Летом 1955 года советское посольство в Париже передало западногерманскому посольству приглашение канцлеру Конраду Аденауэру приехать в Москву «для обсуждения вопроса об установлении дипломатических и торговых отношений между Советским Союзом и Федеративной Республикой». Полторы сотни немецких чиновников прилетели на двух самолётах. Технический персонал со средствами связи и запасом еды доставили на поезде. Переговоры с западными немцами вели глава советского правительства Николай Александрович Булганин и первый секретарь ЦК Никита Сергеевич Хрущёв. «В противоположность Булганину с его клиновидной бородкой, седыми, причёсанными на пробор волосами и добродушным выражением лица, – вспоминал Аденауэр, – Хрущёв вовсе не изображал из себя доброго дядюшку. Булганин и Хрущёв пытались продемонстрировать мне, что их мнения и цели абсолютно совпадают. Булганин сказал, что Хрущёв и он едины, что они уже 30 лет работают в тесном контакте и доверяют друг другу беспредельно. Он призвал Хрущёва в свидетели, и Хрущёв подтвердил. У меня сложилось впечатление, что они оба тщательно следят за тем, чтобы всегда высказывать одно мнение. Была ли это действительно дружба до гроба, никто из них сказать не мог». Советские руководители не сочли за труд выяснить привычки немецкого канцера, и в первый же день Булганин предложил Аденауэру закурить. Некурящий канцлер отказался и едко заметил: «У вас есть преимущество, господин Булганин. В отличие от меня вы можете пускать дым в глаза».
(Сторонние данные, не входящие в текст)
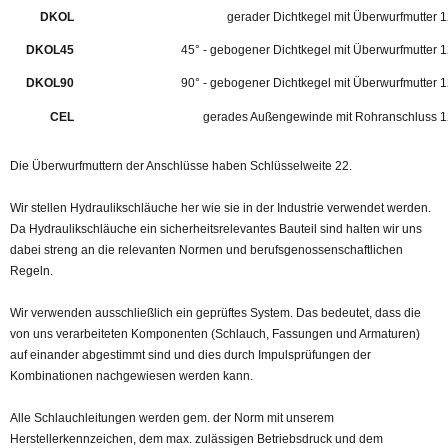
DKOL
gerader Dichtkegel mit Überwurfmutter 
DKOL45
45° - gebogener Dichtkegel mit Überwurfmutter 
DKOL90
90° - gebogener Dichtkegel mit Überwurfmutter 
CEL
gerades Außengewinde mit Rohranschluss 1
Die Überwurfmuttern der Anschlüsse haben Schlüsselweite 22.
Wir stellen Hydraulikschläuche her wie sie in der Industrie verwendet werden.
Da Hydraulikschläuche ein sicherheitsrelevantes Bauteil sind halten wir uns
dabei streng an die relevanten Normen und berufsgenossenschaftlichen
Regeln.
Wir verwenden ausschließlich ein geprüftes System. Das bedeutet, dass die
von uns verarbeiteten Komponenten (Schlauch, Fassungen und Armaturen)
auf einander abgestimmt sind und dies durch Impulsprüfungen der
Kombinationen nachgewiesen werden kann.
Alle Schlauchleitungen werden gem. der Norm mit unserem
Herstellerkennzeichen, dem max. zulässigen Betriebsdruck und dem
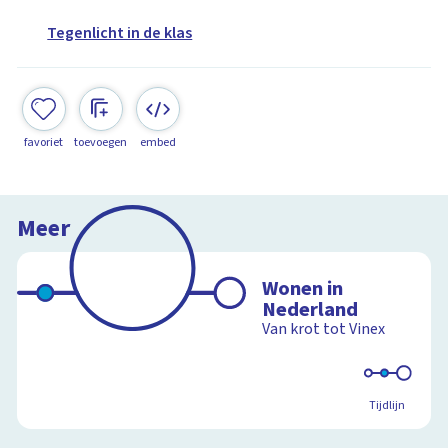
Tegenlicht in de klas
favoriet
toevoegen
embed
Meer
Wonen in
Nederland
Van krot tot Vinex
Tijdlijn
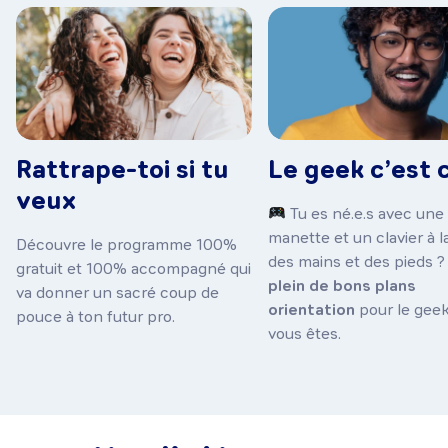
Rattrape-toi si tu
Le geek c’est c
veux
Tu es né.e.s avec une
manette et un clavier à l
Découvre le programme 100%
des mains et des pieds 
gratuit et 100% accompagné qui
plein de bons plans
va donner un sacré coup de
orientation
pour le gee
pouce à ton futur pro.
vous êtes.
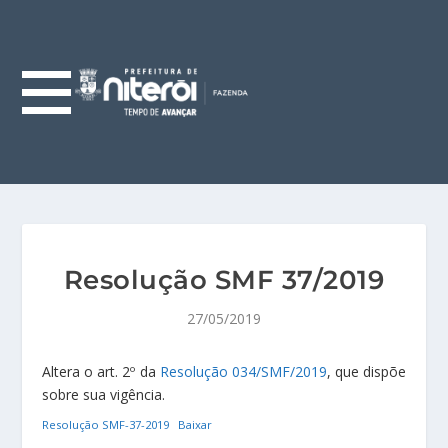
Resolução SMF 37/2019
27/05/2019
Altera o art. 2º da
Resolução 034/SMF/2019
, que dispõe
sobre sua vigência.
Resolução SMF-37-2019
Baixar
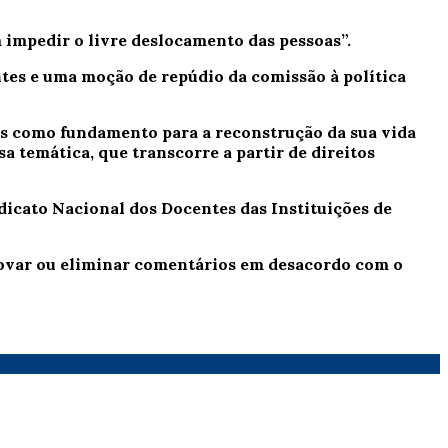
impedir o livre deslocamento das pessoas”.
tes e uma moção de repúdio da comissão à política
 como fundamento para a reconstrução da sua vida
sa temática, que transcorre a partir de direitos
icato Nacional dos Docentes das Instituições de
provar ou eliminar comentários em desacordo com o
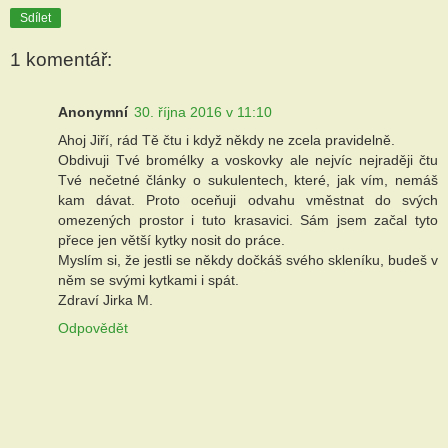
Sdílet
1 komentář:
Anonymní
30. října 2016 v 11:10
Ahoj Jiří, rád Tě čtu i když někdy ne zcela pravidelně.
Obdivuji Tvé bromélky a voskovky ale nejvíc nejraději čtu
Tvé nečetné články o sukulentech, které, jak vím, nemáš
kam dávat. Proto oceňuji odvahu vměstnat do svých
omezených prostor i tuto krasavici. Sám jsem začal tyto
přece jen větší kytky nosit do práce.
Myslím si, že jestli se někdy dočkáš svého skleníku, budeš v
něm se svými kytkami i spát.
Zdraví Jirka M.
Odpovědět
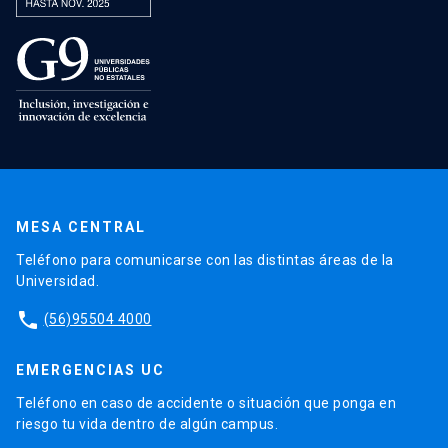
MESA CENTRAL
Teléfono para comunicarse con las distintas áreas de la
Universidad.
phone
(56)95504 4000
EMERGENCIAS UC
Teléfono en caso de accidente o situación que ponga en
riesgo tu vida dentro de algún campus.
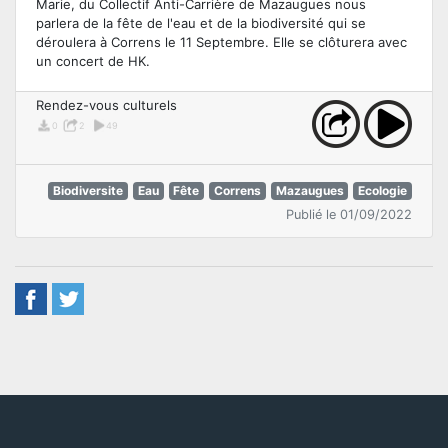
Marie, du Collectif Anti-Carrière de Mazaugues nous
parlera de la fête de l'eau et de la biodiversité qui se
déroulera à Correns le 11 Septembre. Elle se clôturera avec
un concert de HK.
Rendez-vous culturels
0
2
49
Biodiversite
Eau
Fête
Correns
Mazaugues
Ecologie
Publié le 01/09/2022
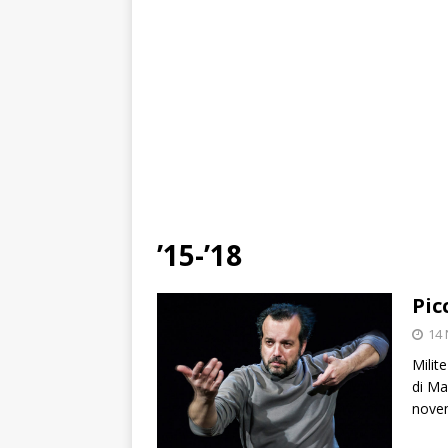
’15-’18
Pic
14
Milit
di Ma
nove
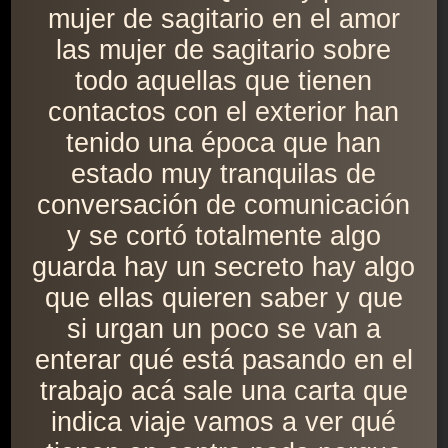
mujer de sagitario en el amor
las mujer de sagitario sobre
todo aquellas que tienen
contactos con el exterior han
tenido una época que han
estado muy tranquilas de
conversación de comunicación
y se cortó totalmente algo
guarda hay un secreto hay algo
que ellas quieren saber y que
si urgan un poco se van a
enterar qué está pasando en el
trabajo acá sale una carta que
indica viaje vamos a ver qué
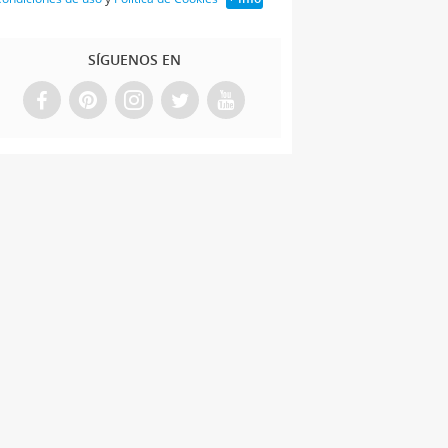
SÍGUENOS EN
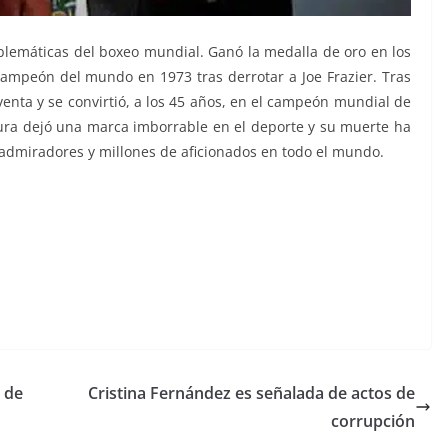
lemáticas del boxeo mundial. Ganó la medalla de oro en los
ampeón del mundo en 1973 tras derrotar a Joe Frazier. Tras
oventa y se convirtió, a los 45 años, en el campeón mundial de
gura dejó una marca imborrable en el deporte y su muerte ha
admiradores y millones de aficionados en todo el mundo.
 de
Cristina Fernández es señalada de actos de
corrupción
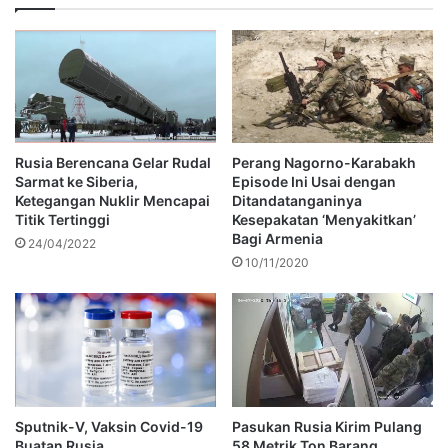
Rusia Berencana Gelar Rudal
Perang Nagorno-Karabakh
Sarmat ke Siberia,
Episode Ini Usai dengan
Ketegangan Nuklir Mencapai
Ditandatanganinya
Titik Tertinggi
Kesepakatan ‘Menyakitkan’
Bagi Armenia
24/04/2022
10/11/2020
Sputnik-V, Vaksin Covid-19
Pasukan Rusia Kirim Pulang
Buatan Rusia
58 Metrik Ton Barang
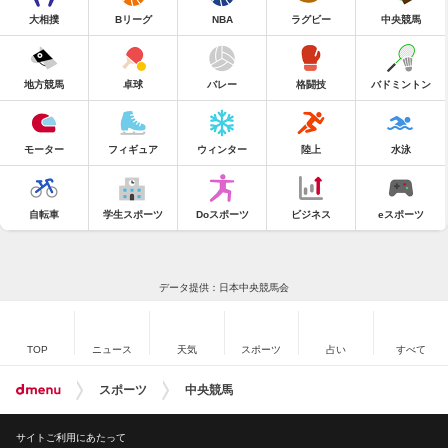
大相撲
Bリーグ
NBA
ラグビー
中央競馬
地方競馬
卓球
バレー
格闘技
バドミントン
モーター
フィギュア
ウィンター
陸上
水泳
自転車
学生スポーツ
Doスポーツ
ビジネス
eスポーツ
データ提供：日本中央競馬会
TOP
ニュース
天気
スポーツ
占い
すべて
スポーツ
中央競馬
サイトご利用にあたって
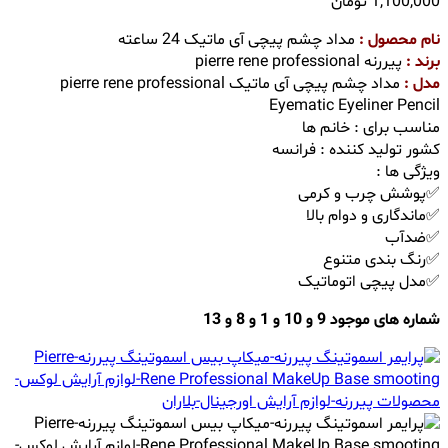
1,100,000
تومان
نام محصول :
مداد چشم پیچی آی ماتیک 24 ساعته
برند :
پیررنه pierre rene professional
مدل :
مداد چشم پیچی آی ماتیک pierre rene professional
Eyematic Eyeliner Pencil
مناسب برای : خانم ها
کشور تولید کننده : فرانسه
ویژگی ها :
✅پوشش چرب و کرمی
✅ماندگاری و دوام بالا
✅ضدآب
✅رنگ بندی متنوع
✅مدل پیچی اتوماتیک
شماره های موجود 9 و 10 و 1 و 8 و 13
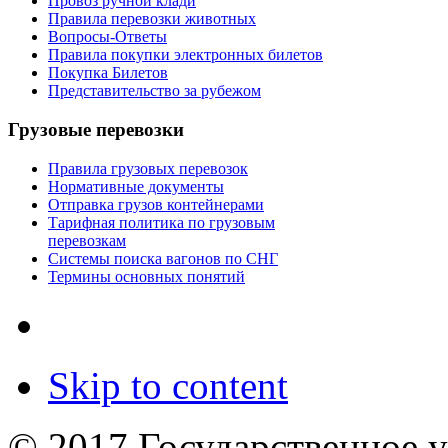
Провоз ручной клади
Правила перевозки животных
Вопросы-Ответы
Правила покупки электронных билетов
Покупка Билетов
Представительство за рубежом
Грузовые перевозки
Правила грузовых перевозок
Нормативные документы
Отправка грузов контейнерами
Тарифная политика по грузовым
перевозкам
Системы поиска вагонов по СНГ
Термины основных понятий
Skip to content
© 2017 Государственное 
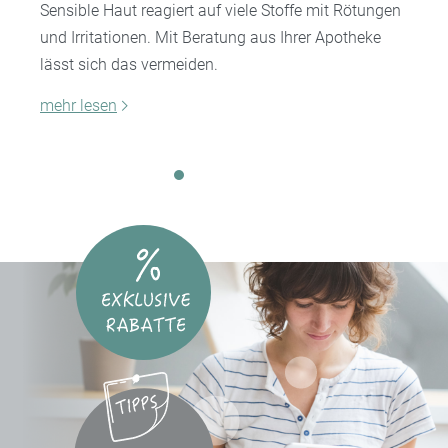
Sensible Haut reagiert auf viele Stoffe mit Rötungen
und Irritationen. Mit Beratung aus Ihrer Apotheke
lässt sich das vermeiden.
mehr lesen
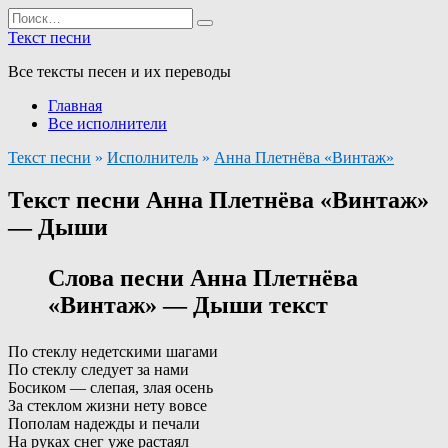
Перейти
Search
к
for:
Текст песни
содержанию
Все тексты песен и их переводы
Главная
Все исполнители
Текст песни
»
Исполнитель
»
Анна Плетнёва «Винтаж»
Текст песни Анна Плетнёва «Винтаж»
— Дыши
Слова песни Анна Плетнёва
«Винтаж» — Дыши текст
По стеклу недетскими шагами
По стеклу следует за нами
Босиком — слепая, злая осень
За стеклом жизни нету вовсе
Пополам надежды и печали
На руках снег уже растаял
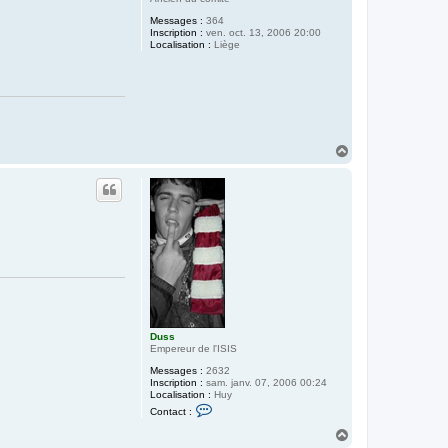
Messages :
364
Inscription :
ven. oct. 13, 2006 20:00
Localisation :
Liège
H
a
u
t
Duss
Empereur de l'ISIS
Messages :
2632
Inscription :
sam. janv. 07, 2006 00:24
Localisation :
Huy
C
Contact :
o
n
H
t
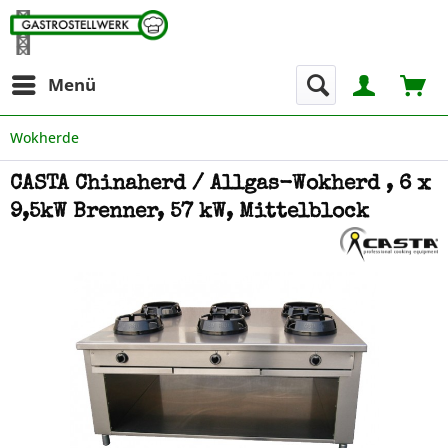
Menü
Wokherde
CASTA Chinaherd / Allgas-Wokherd , 6 x
9,5kW Brenner, 57 kW, Mittelblock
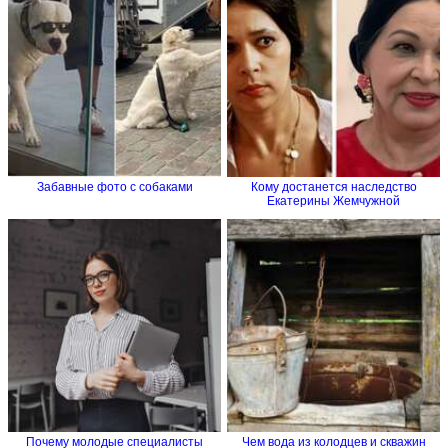
Забавные фото с собаками
Кому достанется наследство
Екатерины Жемчужной
Почему молодые специалисты
Чем вода из колодцев и скважин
Во время переговоров, которые шли очень трудно, в какой-то момент Никита Сергеевич Хрущёв вскипел и крикнул в сердцах: «Да я, скорее, вас в аду увижу, чем соглашусь с вами по этому вопросу!». На что Конрад Аденауэр ответил: «Вы увидите меня в аду, потом что попадёте туда раньше». Но ссориться на самом деле никто не хотел, все хотели найти какой-то компромисс и после тяжёлых и трудных переговоров всё же компромиссную формулу нашли.
1945 ГОД. 1957 ГОД. ОДНА ГЕРМАНИЯ НЕ ПРИЗНАВАЛА ДРУГУЮ
Леонид Млечин: А в Восточном Берлине настороженно следили за сближением советских людей с Федеративной Республикой. Подозрительные вожди ГДР подозревали худшее. Дипломаты и разведчики из Восточной Германии внимательно наблюдали за ходом переговоров, стараясь не упустить ни одной детали. От начальника внешней разведки Маркуса Вольфа требовали выяснить, что скрывают советские друзья. Он пустил в ход всю свою агентуру, чтобы узнать, о чём на самом деле Конрад Аденауэр договорился с Советским Союзом. Впредь его разведчики будут пристально наблюдать за любыми контактами советских представителей с западногерманскими политиками. Одна Германия не признавала другую. Правительство Федеративной Республики приняло «Доктрину Хольштейна» – Бонн разорвёт дипломатические отношения с любой страной, которая признает социалистический режим в Восточном Берлине. Этот принцип сформулировал заместитель министра иностранных дел Западной Германии Вальтер Хольштейн в декабре 1955 года. До дипломатической службы он был профессором, преподавал международное право. В первые годы в Восточном Берлине открывались посольства только социалистических стран, потом социалистическую ГДР стали признавать государства третьего мира. В Восточном Берлине отчаянно боролись за признание и очень были благодарны тем правительствам, которые признавали Германскую Демократическую Республику.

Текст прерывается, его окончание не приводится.